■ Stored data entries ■
<<<<
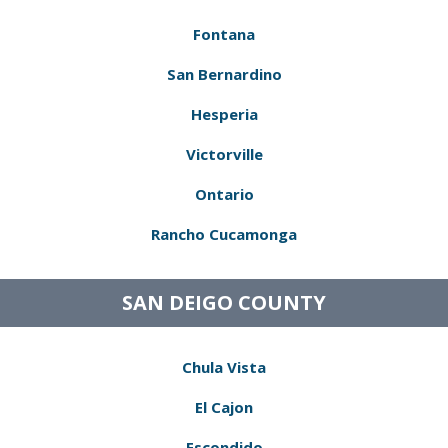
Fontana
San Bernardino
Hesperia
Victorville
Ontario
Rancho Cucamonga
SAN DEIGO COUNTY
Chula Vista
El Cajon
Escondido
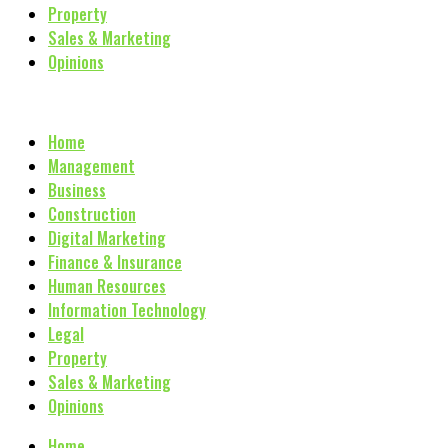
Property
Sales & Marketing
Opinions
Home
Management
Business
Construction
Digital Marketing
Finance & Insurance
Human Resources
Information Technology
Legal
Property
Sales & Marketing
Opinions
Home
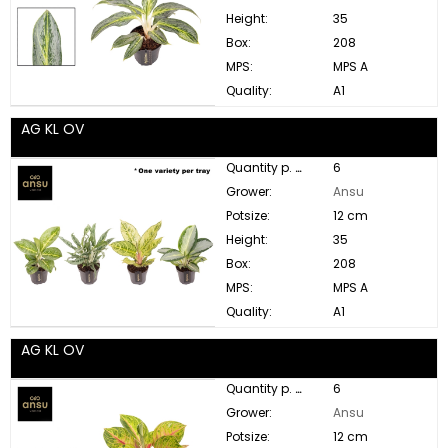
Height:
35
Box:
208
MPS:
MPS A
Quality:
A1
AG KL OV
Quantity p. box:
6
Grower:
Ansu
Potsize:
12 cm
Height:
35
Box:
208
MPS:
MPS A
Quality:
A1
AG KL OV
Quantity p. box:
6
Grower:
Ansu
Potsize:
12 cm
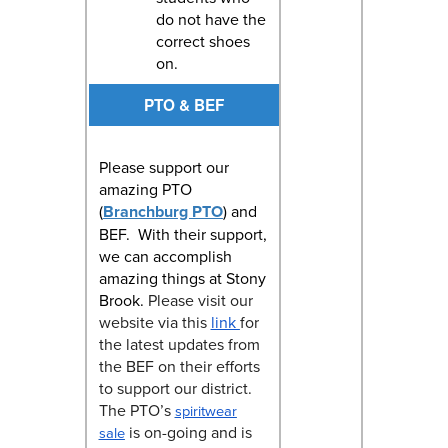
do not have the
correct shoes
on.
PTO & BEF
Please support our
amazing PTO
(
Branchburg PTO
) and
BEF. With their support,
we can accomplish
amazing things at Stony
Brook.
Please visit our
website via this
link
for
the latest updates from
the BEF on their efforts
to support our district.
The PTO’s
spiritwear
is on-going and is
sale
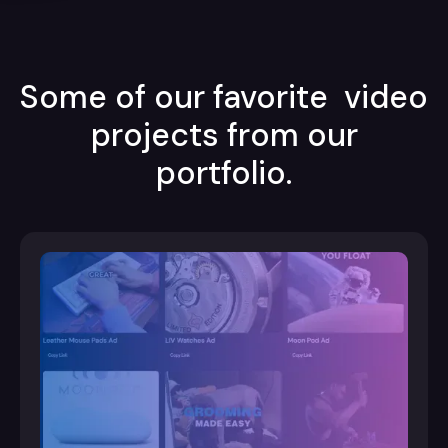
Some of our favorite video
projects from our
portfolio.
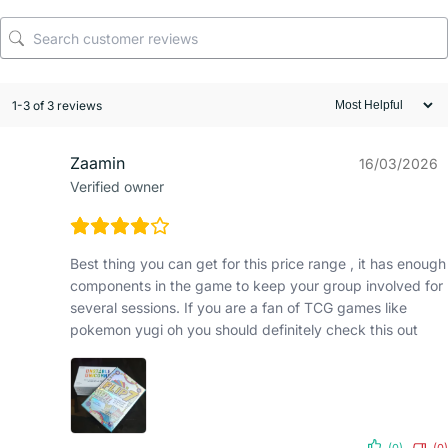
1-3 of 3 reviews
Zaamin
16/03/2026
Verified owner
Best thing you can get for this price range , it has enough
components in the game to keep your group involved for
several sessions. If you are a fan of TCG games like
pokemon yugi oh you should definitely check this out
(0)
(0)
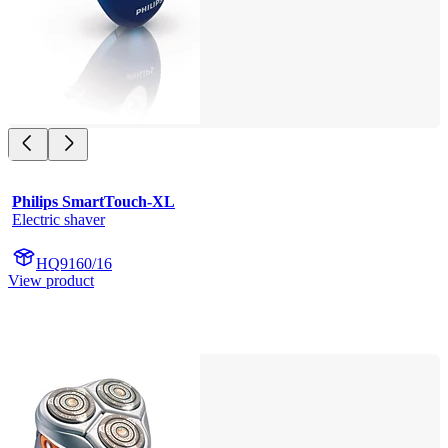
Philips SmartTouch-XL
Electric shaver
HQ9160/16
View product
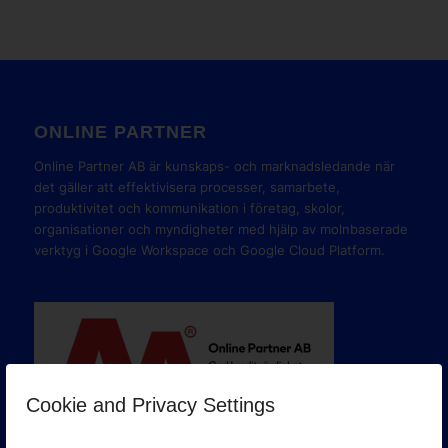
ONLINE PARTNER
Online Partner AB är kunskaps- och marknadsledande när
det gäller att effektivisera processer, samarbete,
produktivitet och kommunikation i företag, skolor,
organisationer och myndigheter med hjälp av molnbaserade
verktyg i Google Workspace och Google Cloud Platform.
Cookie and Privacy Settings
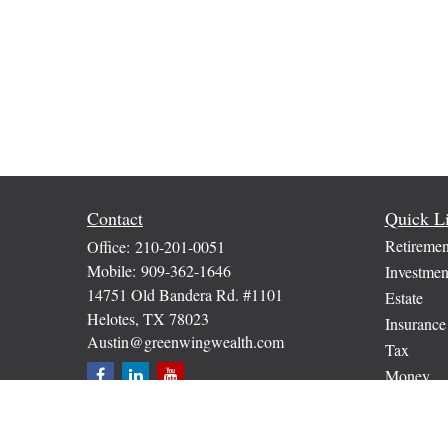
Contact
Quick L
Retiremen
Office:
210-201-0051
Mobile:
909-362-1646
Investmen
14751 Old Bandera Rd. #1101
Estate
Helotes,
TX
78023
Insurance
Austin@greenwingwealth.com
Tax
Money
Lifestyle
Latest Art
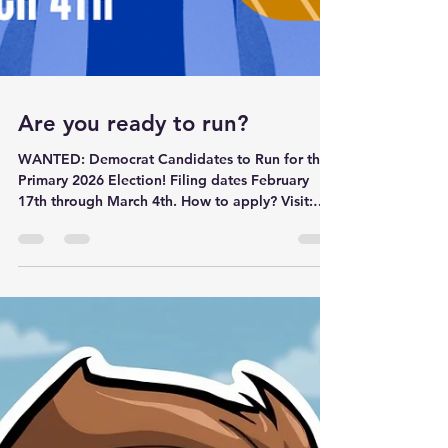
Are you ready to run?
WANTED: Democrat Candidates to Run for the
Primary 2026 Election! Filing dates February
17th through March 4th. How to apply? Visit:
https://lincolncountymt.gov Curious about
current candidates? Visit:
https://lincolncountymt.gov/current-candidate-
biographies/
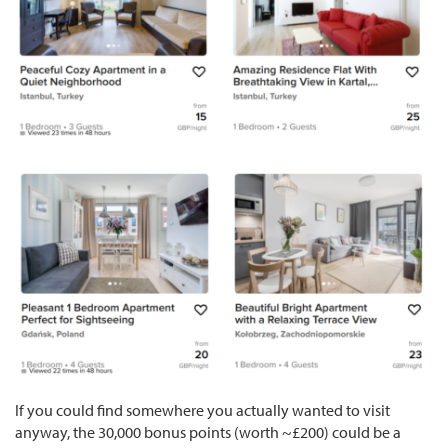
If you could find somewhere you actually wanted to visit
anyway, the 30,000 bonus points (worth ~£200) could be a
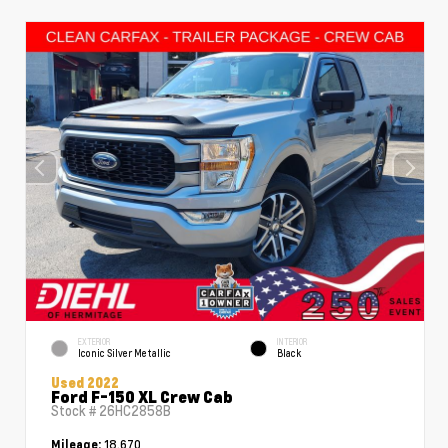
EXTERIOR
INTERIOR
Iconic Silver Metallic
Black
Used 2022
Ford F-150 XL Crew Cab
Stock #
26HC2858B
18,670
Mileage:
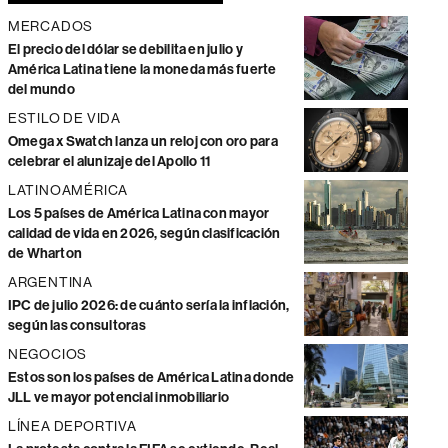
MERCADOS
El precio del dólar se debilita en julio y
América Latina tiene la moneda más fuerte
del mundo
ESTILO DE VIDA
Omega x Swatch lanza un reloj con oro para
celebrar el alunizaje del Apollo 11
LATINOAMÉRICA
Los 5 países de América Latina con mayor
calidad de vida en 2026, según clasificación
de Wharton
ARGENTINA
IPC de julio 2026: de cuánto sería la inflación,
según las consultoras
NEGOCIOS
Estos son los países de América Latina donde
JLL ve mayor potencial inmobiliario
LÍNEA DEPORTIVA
>>>>
<<<<
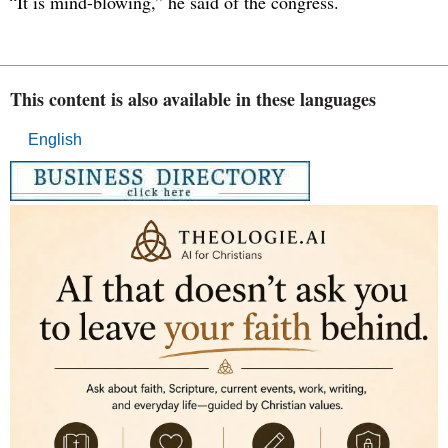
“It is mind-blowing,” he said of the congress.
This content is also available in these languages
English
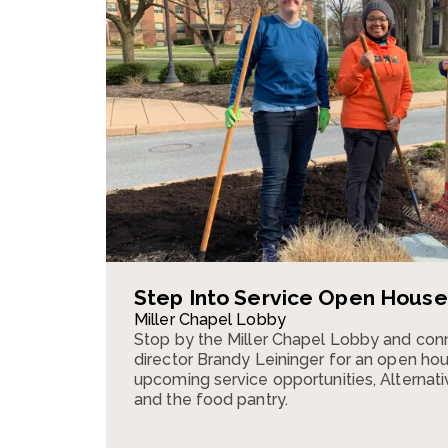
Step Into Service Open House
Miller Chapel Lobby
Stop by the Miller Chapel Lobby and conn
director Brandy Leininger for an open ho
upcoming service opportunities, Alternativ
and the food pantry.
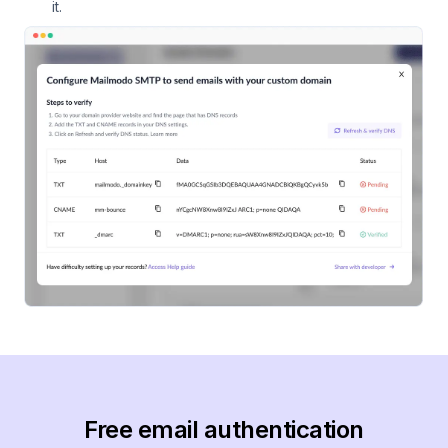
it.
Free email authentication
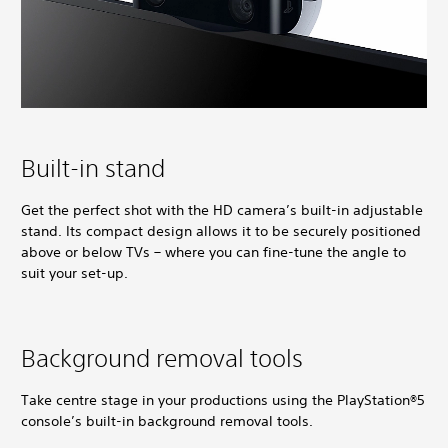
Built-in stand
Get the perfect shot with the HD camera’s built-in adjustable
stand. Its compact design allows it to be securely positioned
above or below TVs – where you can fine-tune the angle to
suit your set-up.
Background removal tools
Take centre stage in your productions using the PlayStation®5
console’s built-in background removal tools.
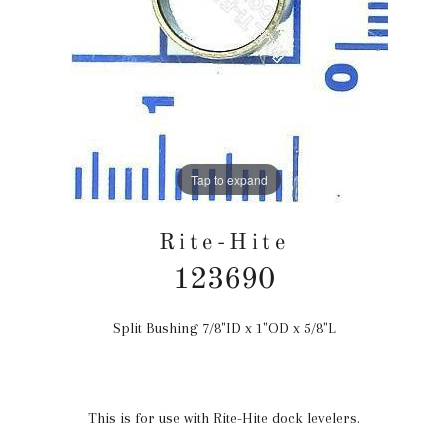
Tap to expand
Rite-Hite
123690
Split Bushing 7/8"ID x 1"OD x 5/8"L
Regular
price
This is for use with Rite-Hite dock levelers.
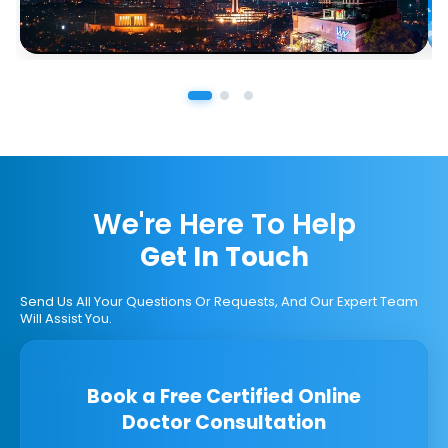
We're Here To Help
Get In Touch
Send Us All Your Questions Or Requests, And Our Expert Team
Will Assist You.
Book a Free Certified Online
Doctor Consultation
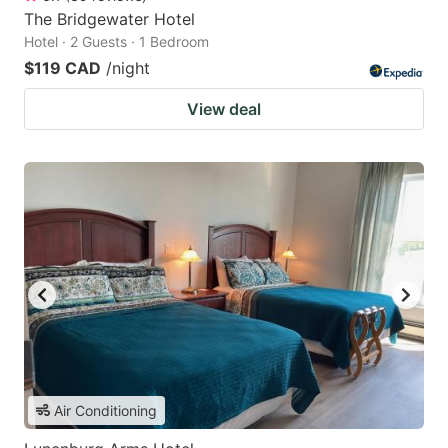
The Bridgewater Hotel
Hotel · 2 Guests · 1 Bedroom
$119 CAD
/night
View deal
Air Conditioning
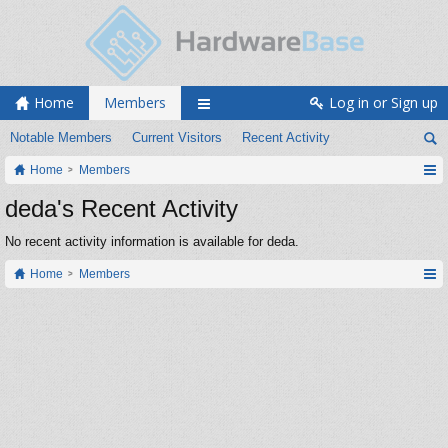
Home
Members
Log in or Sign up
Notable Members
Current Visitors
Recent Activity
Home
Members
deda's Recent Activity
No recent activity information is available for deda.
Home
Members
>>>>
<<<<
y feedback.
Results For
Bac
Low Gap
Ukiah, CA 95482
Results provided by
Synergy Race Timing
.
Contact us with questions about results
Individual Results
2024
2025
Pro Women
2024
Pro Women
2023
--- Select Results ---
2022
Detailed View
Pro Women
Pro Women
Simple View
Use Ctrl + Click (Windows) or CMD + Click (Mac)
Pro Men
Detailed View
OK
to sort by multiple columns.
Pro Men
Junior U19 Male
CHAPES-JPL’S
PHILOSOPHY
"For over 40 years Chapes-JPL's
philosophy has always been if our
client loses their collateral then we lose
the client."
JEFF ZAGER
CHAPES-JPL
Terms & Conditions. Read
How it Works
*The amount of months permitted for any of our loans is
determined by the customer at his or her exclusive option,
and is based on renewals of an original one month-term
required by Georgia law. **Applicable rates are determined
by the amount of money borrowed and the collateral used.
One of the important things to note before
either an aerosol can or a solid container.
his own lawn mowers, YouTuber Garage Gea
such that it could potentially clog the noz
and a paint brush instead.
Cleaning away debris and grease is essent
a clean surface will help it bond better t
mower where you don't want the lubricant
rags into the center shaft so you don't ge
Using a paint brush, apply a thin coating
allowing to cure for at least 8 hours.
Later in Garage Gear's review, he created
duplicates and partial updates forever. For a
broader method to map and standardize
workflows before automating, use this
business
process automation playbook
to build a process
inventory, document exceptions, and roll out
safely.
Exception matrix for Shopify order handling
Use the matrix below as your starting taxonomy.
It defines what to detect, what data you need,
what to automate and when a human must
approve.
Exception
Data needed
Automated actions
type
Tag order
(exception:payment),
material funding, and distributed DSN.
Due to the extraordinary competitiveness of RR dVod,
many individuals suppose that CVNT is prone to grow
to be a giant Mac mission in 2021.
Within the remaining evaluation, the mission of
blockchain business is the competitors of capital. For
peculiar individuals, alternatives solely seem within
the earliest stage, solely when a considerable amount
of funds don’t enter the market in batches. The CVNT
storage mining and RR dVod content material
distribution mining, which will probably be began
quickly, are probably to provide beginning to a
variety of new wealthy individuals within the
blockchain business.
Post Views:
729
>>>>
■ REQUIRED WORK ■
In the data above, start at the line that has "Using a paint brush, apply a thin coating", stop after the line that has "to build a process", and print every line in between exactly as it stands.

■ YOUR SOLUTION ■
Using a paint brush, apply a thin coating
allowing to cure for at least 8 hours.
Later in Garage Gear's review, he created
duplicates and partial updates forever. For a
broader method to map and standardize
workflows before automating, use this
business
process automation playbook
to build a process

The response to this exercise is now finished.